Introdução
O Brasil vem implantando mudanças no modelo de atenção à saúde dos portadores de transtornos mentais, fechando manicômios e expandindo serviços comunitários de base territorial: os Centros de Atenção Psicossocial (CAPS).1 Alinhando-se a propostas de organismos internacionais, as medidas adotadas pelo sistema público de saúde brasileiro têm apontado para a articulação entre os serviços voltados à saúde mental e os de atenção básica como alternativa para ampliar o acesso ao cuidado pelos portadores de transtornos mentais.1,2
O Programa de Agentes Comunitários de Saúde (PACS) e a Estratégia Saúde da Família (ESF) foram implementados em grande parte do território brasileiro, com o propósito de estender as ações básicas de saúde a segmentos da população que não tinham acesso a esses serviços.1 Os agentes comunitários de saúde (ACS), atuantes em ambos os programas, realizam, entre outras atividades, visitas domiciliares nas quais coletam informações sobre as condições de vida e saúde das famílias por eles atendidas. Considerando-se o instrumento utilizado pelos ACS, de acordo com as informações referidas pelas famílias, é possível registrar 11 doenças ou condições de saúde, sendo uma elas os distúrbios mentais (DM). Esses dados, complementados por outros obtidos pelos demais profissionais da equipe de saúde da família, subsidiam o Sistema de Informação da Atenção Básica (SIAB), concebido para ser um instrumento de gestão local, regional e nacional.3
Um elemento essencial para o desenvolvimento programático de ações de saúde focadas em agravos específicos e de interesse - e responsabilidade - da Atenção Básica é o conhecimento da população acometida. O presente estudo teve como objetivos descrever a magnitude da ocorrência de registro de DM na Atenção Básica em municípios brasileiros e analisar os fatores associados aos DM.
Métodos
Realizou-se um estudo ecológico, cuja principal fonte de dados foi o SIAB. A partir desse sistema, foram obtidas informações relacionadas ao número de pessoas cadastradas na Atenção Básica, cobertura pela mesma Atenção Básica e registros de DM na população cadastrada.

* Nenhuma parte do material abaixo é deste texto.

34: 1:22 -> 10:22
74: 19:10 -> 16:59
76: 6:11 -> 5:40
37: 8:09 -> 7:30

Foram utilizados dados do SIAB oriundos de municípios que apresentaram, para o ano de 2014, registro de população cadastrada na Atenção Básica. O Ministério da Saúde, quando disponibiliza os dados do SIAB, exclui municípios que não forneceram informações a esse sistema em todos os meses do período. Portanto, este estudo baseou-se apenas nos municípios que forneceram dados regularmente, durante todos os meses de 2014.

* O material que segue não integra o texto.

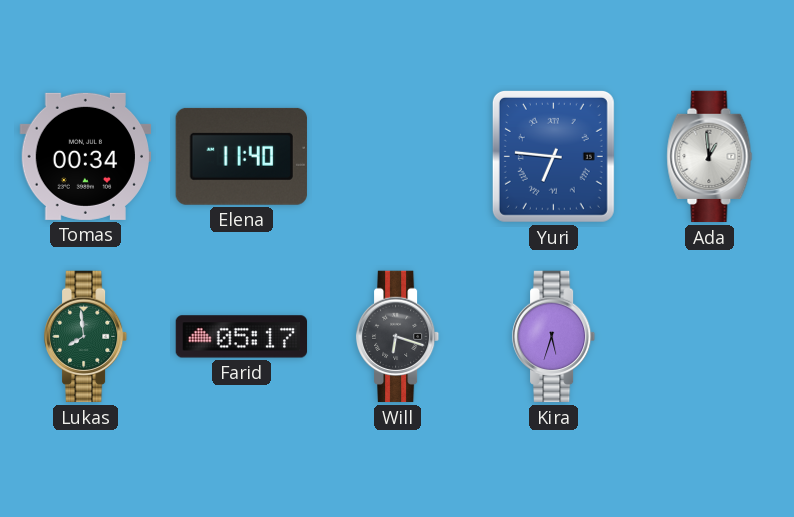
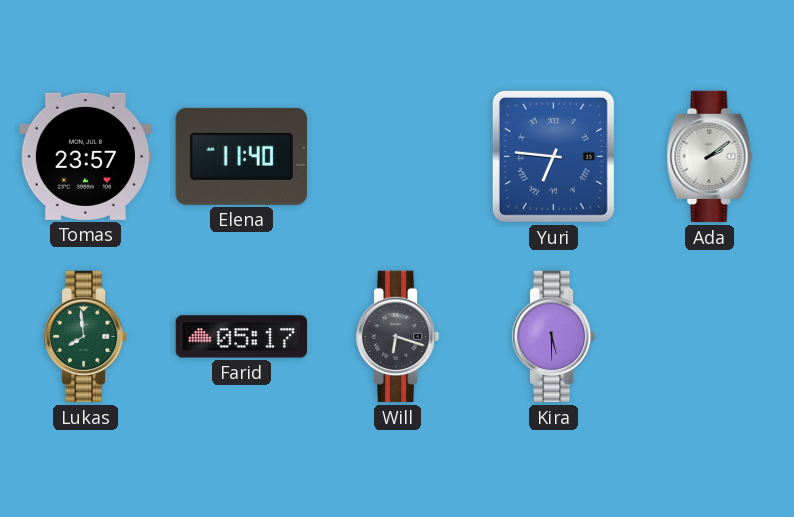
Tomas: 00:34 -> 23:57
Ada: 12:59 -> 2:09
Kira: 5:33 -> 5:30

De modo complementar, utilizou-se o Cadastro Nacional de Estabelecimentos de Saúde (CNES) para acessar informações relativas à existência de CAPS nos diferentes municípios; e dados da Fundação Instituto Brasileiro de Geografia e Estatística (IBGE), com o propósito de estimar as populações dos municípios no ano de 2014.

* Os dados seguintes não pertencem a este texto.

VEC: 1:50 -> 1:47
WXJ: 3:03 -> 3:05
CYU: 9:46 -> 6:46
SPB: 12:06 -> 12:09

Para verificar a magnitude da ocorrência do registro de DM na Atenção Básica, utilizou-se, além dos números absolutos e percentuais de registros, três indicadores desenvolvidos especialmente para esse fim. O primeiro deles foi a Razão Populacional de Registro de DM (RPDM): tendo como numerador, o número de casos de DM registrados na Atenção Básica, e como denominador, a população cadastrada na Atenção Básica, sendo este indicador expresso em registros por 100 mil habitantes. Os outros dois indicadores utilizados foram a Capacidade de Registro de DM (CRDM) e a Estimativa de Casos de DM não Registrados (ENRDM). O cálculo destes dois indicadores partiu da seguinte estimativa do Ministério da Saúde do Brasil: 3% da população nacional seria portadora de transtornos mentais graves e persistentes (TMGP).4 A CRDM corresponde ao percentual dos casos de DM registrados sobre o total de casos estimados de TMGP. Já a ENRDM corresponde à diferença entre os casos estimados de TMGP e os casos de distúrbios mentais registrados.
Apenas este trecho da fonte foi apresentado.